III.  Décision faisant l’objet du contrôle

[10]  Le 25 mai 2017, le ministre a rejeté la demande d’habilitation de sécurité de M. Dhesi pour les motifs qui suivent :

[traduction]
[...] Les renseignements sur la participation du demandeur à une activité criminelle liée à la profération de menaces, un mépris de l’autorité et un lien avec un individu qui participe à des activités criminelles liées aux gangs et aux armes à feu ont soulevé de graves préoccupations sur son jugement, sa loyauté et sa fiabilité. Je mentionne l’incident survenu en août 2015, où le demandeur était passager d’un véhicule dans lequel se trouvait aussi un individu qui avait des antécédents considérables d’affiliation à des gangs, de trafic d’armes à feu et de contrôles de routine. Même si le demandeur a indiqué dans ses observations que cet individu n’était que l’ami d’un ami, les tribunaux ont conclu que le ministre a le droit de privilégier la sécurité du public et que l’accès à une zone réglementée est un privilège, et non un droit. Je précise que cet incident est survenu très récemment, soit quatre (4) mois après que le demandeur a signé la présente demande d’habilitation de sécurité en matière de transport. Je note que la sûreté aéroportuaire est compromise lorsque des détenteurs d’une habilitation de sécurité entretiennent des liens avec des personnes impliquées dans de graves activités criminelles. Je prends également note de l’incident survenu en octobre 2015, où le demandeur a menacé de façon voilée de blesser le personnel de la Pacific National Exhibition, qui m’a mené à remettre encore en doute son jugement, sa loyauté et sa fiabilité. Un examen approfondi des renseignements retrouvés au dossier m’amène raisonnablement à croire, selon la prépondérance des probabilités, que le demandeur peut être sujet ou être incité à commettre un acte d’intervention illicite pour l’aviation civile ou à aider ou à inciter toute autre personne à commettre un acte d’intervention illicite pour l’aviation civile. J’ai examiné la déclaration fournie par le demandeur, mais les renseignements fournis ne suffisent pas à dissiper mes inquiétudes.

En conséquence, je souscris à la recommandation de l’Organisme consultatif et je refuse d’accorder à M. Dhesi l’habilitation de sécurité en matière de transport.

IV.  Questions en litige

[11]  La présente demande de contrôle judiciaire soulève les questions suivantes :

  1. La décision du ministre était-elle raisonnable?

  2. Les motifs invoqués par le ministre étaient-ils adéquats?

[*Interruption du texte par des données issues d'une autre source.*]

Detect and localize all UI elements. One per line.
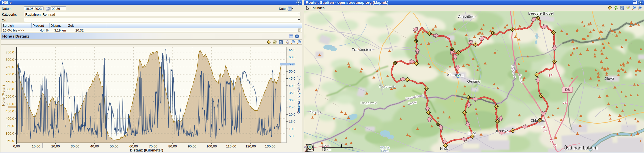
svg-text:74: 74 [543,129,547,133]
svg-text:50,00: 50,00 [110,144,118,148]
svg-text:26: 26 [451,48,453,50]
svg-text:700,0: 700,0 [6,72,14,76]
svg-text:D8: D8 [565,88,570,92]
svg-text:100,00: 100,00 [206,144,217,148]
svg-text:850,0: 850,0 [6,50,14,54]
svg-text:Altenberg: Altenberg [447,73,464,77]
svg-text:30,0: 30,0 [289,98,295,102]
svg-text:15: 15 [463,111,466,114]
svg-text:13: 13 [495,105,498,108]
svg-text:Töpferwald: Töpferwald [379,85,396,88]
svg-text:Geising: Geising [467,79,481,83]
svg-text:90,00: 90,00 [188,144,197,148]
svg-text:Ringelwald: Ringelwald [361,101,377,105]
svg-text:21: 21 [406,78,409,81]
svg-text:Glashütte: Glashütte [458,14,474,19]
svg-text:14: 14 [467,97,470,99]
svg-text:500,0: 500,0 [6,102,14,106]
svg-text:1: 1 [458,51,459,54]
svg-text:25,0: 25,0 [289,105,295,109]
svg-text:Jílové: Jílové [604,77,614,81]
svg-text:72: 72 [550,139,554,142]
svg-text:60,00: 60,00 [129,144,138,148]
svg-text:Berggießhübel: Berggießhübel [528,11,554,15]
svg-text:9: 9 [541,95,542,97]
svg-text:87: 87 [548,74,552,77]
svg-text:60,0: 60,0 [289,55,295,59]
svg-text:10,0: 10,0 [289,127,295,131]
svg-text:24: 24 [415,40,417,42]
svg-text:80: 80 [563,101,567,105]
svg-text:10: 10 [539,119,541,121]
svg-text:Geschwindigkeit (km/h): Geschwindigkeit (km/h) [297,75,300,114]
svg-text:18: 18 [437,123,439,125]
svg-text:250,0: 250,0 [6,139,14,143]
svg-text:350,0: 350,0 [6,124,14,128]
svg-text:72: 72 [553,144,557,147]
svg-text:80,00: 80,00 [168,144,177,148]
svg-text:23: 23 [415,62,418,65]
svg-text:30,00: 30,00 [71,144,79,148]
svg-text:55,0: 55,0 [289,62,295,66]
svg-text:Distanz (Kilometer): Distanz (Kilometer) [130,148,163,152]
svg-text:20: 20 [425,87,428,89]
svg-text:Hrob: Hrob [440,146,448,150]
svg-text:550,0: 550,0 [6,95,14,98]
svg-text:Höhe (Meter): Höhe (Meter) [2,85,5,106]
svg-text:Chlumec: Chlumec [530,118,545,123]
svg-text:600,0: 600,0 [6,87,14,91]
svg-text:65,0: 65,0 [289,48,295,52]
svg-text:Sayda: Sayda [310,110,321,114]
svg-text:120,00: 120,00 [245,144,256,148]
svg-text:19: 19 [427,111,430,114]
svg-text:5 km: 5 km [324,148,331,151]
svg-text:40,00: 40,00 [90,144,99,148]
svg-text:16: 16 [471,135,474,137]
svg-text:6: 6 [553,31,554,34]
svg-text:8: 8 [536,73,538,76]
svg-text:22: 22 [394,62,396,64]
svg-text:12: 12 [496,120,499,123]
svg-text:2: 2 [475,43,476,45]
svg-text:11: 11 [512,129,514,132]
svg-text:70,00: 70,00 [149,144,157,148]
svg-text:450,0: 450,0 [6,109,14,113]
svg-text:2 mi: 2 mi [324,144,330,148]
svg-text:3: 3 [493,32,494,34]
svg-text:74: 74 [541,125,545,129]
svg-text:20,00: 20,00 [51,144,60,148]
svg-text:50,0: 50,0 [289,70,295,73]
svg-text:7: 7 [554,60,555,63]
svg-text:Obora: Obora [380,145,390,149]
svg-text:15,0: 15,0 [289,120,295,124]
svg-text:25: 25 [428,32,431,35]
svg-text:20,0: 20,0 [289,113,295,116]
svg-text:130,00: 130,00 [265,144,275,148]
svg-text:300,0: 300,0 [6,132,14,135]
svg-text:400,0: 400,0 [6,117,14,120]
svg-text:40,0: 40,0 [289,84,295,88]
svg-text:Frauenstein: Frauenstein [352,47,372,52]
svg-text:45,0: 45,0 [289,77,295,80]
svg-text:10,00: 10,00 [32,144,40,148]
svg-text:5: 5 [537,17,539,19]
svg-text:4: 4 [512,28,513,30]
svg-text:35,0: 35,0 [289,91,295,95]
svg-text:Fláje: Fláje [381,149,388,152]
svg-text:650,0: 650,0 [6,80,14,84]
svg-text:800,0: 800,0 [6,58,14,62]
svg-text:5,0: 5,0 [289,134,294,138]
svg-text:750,0: 750,0 [6,65,14,69]
svg-text:Ústí nad Labem: Ústí nad Labem [564,145,598,150]
svg-text:17: 17 [444,144,447,147]
svg-text:110,00: 110,00 [226,144,236,148]
svg-text:0,00: 0,00 [13,144,20,148]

  3. La décision du ministre était-elle équitable sur le plan procédural?

V.  Discussion

[12]  Une décision de refuser d’accorder une habilitation de sécurité en matière de transport est susceptible de révision par la Cour selon la norme de la décision raisonnable (Clue c Canada (Procureur général), 2011 CF 323, au paragraphe 14 [Clue]). La décision est de nature hautement discrétionnaire. La Cour n’interviendra que si la décision n’appartient pas aux issues possibles acceptables pouvant se justifier au regard des faits et du droit (Dunsmuir c Nouveau-Brunswick, 2008 CSC 9, au paragraphe 47).

[13]  Les questions de procédure sont susceptibles de révision par notre Cour selon la norme de la décision correcte (Clue, au paragraphe 14).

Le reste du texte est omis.